How This First-Generation Latinx American Artist Honors Her Heritage on the Fourth of July

Old Navy
Old Navy

When I think of the Fourth of July, the first thing that comes to mind is the big American flag decorating every store, home, and public building. The Fourth of July is the embodiment of American patriotism; however, all too often, we forget about the immigrants who left their countries and families to move here and chase the big American dream. To each one, that dream represents something different – whether that's better education, better job opportunities, or a better place for their kids to grow up. To many, it also means freedom. Today, almost 14 percent of the US population immigrated from another country, according to the Pew Research Center – and they too are Americans.

That's what Manuela Guillén – a teacher, painter, muralist, digital illustrator, and daughter of Salvadorian and Cuban immigrants – wanted to highlight when she designed the very first Fourth of July tee for Old Navy in Spanish. The tee consists of an American flag surrounded by the words "Old Navy Para Todos," which translates to "Old Navy For All," a movement she feels very passionate about.

We chatted with Guillén about what the Fourth means to her, and what designing this tee represents for her and her community.

What inspires your art?

I think the majority of my inspiration comes from my background, culture, and stories from my friends and family. I get a lot of inspiration from tropical plants — to me, they're very symbolic.

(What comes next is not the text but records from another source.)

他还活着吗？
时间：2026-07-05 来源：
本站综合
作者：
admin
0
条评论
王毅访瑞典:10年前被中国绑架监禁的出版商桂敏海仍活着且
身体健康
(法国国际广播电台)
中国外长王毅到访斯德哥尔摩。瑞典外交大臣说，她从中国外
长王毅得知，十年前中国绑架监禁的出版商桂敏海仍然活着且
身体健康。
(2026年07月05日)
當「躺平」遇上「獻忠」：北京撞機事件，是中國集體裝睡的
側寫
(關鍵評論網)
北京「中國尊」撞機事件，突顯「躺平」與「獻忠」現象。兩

I think they represent growth and diversity because they're imported from foreign countries like Mexico, the Dominican Republic, El Salvador, etc. Plants just remind me of super cultural, exotic places. Because I lived in the Dominican Republic, Mexico, and Miami, those are all things I grew up around and are familiar to me.

What does the American flag mean to you?

When I was a young child, I remember my mother reciting the Pledge of Allegiance to practice for her citizenship exam. She would look proudly at the American flag and recite the English words in her Salvadorian accent. I admired how proud she was to be one step closer to her citizenship and that I would join her side. For us, a family of immigrants, the American flag represented the American dream.

However, today as a first-generation American of immigrant parents I have mixed feelings about the American flag. I believe the American flag can represent the best parts of American ideals, like bravery, overcoming oppression, and pursuing a better tomorrow. However, I've also seen how the flag has become a tool for nationalism — dividing people into "real Americans" (white, heterosexual, Christian, conservative) and outsiders (Black, Brown, Indigenous, queer, disabled, undocumented). People within the margins, immigrant populations, and minority communities are seen as outsiders. As a first-generation American, I've been told a few times that I don't belong here despite this being the only home I know.

I still think about that childhood memory when my mother and I embraced the American flag as a symbol of inclusion for all who wish to call this place home. I have hope that it can one day truly represent the values it purports to embody, for everyone.

What does it mean to you that the tee is the first ever to feature Spanish?

It's such an honor to see the iconic Old Navy flag tee in Spanish! Growing up in Miami, the Spanish language was always heard and celebrated. However, sometimes I noticed the moment you stepped out of the Latinx pocket of the city, you may be ostracized for speaking your language. Being able to create a T-shirt celebrating my first language [Spanish] brings me so much joy. Recently, Old Navy sent me the tee for my Latinx students, and the students were so excited. But for me, hearing them say "para todos" with their accents was a truly special moment to be a part of — because like me, this too was their first language. I hope this tee can serve as a gentle reminder that America is para todos, for all people with all backgrounds.

How do you celebrate the Fourth of July?

I celebrate the Fourth of July by remembering all of the struggles that have taken place and continue to take place in this country, for basic human rights, equality, and freedom. I also think about all of the Indigenous people who have suffered unspeakable losses at the hands of colonization, and who continue to fight for sovereignty of the little land they have left. I celebrate this holiday with friends and communities who are also pushing for a brighter future while honoring and remembering all those who came before us.

What does being American mean to you?

Being an American means to value and support all communities — to create a better tomorrow by holding space for marginalized communities. I believe being an American means wanting to see your community thrive and not just survive. To me, it means making space to educate ourselves so that we may be diverse in experiences and grow stronger together both as individuals and as a country.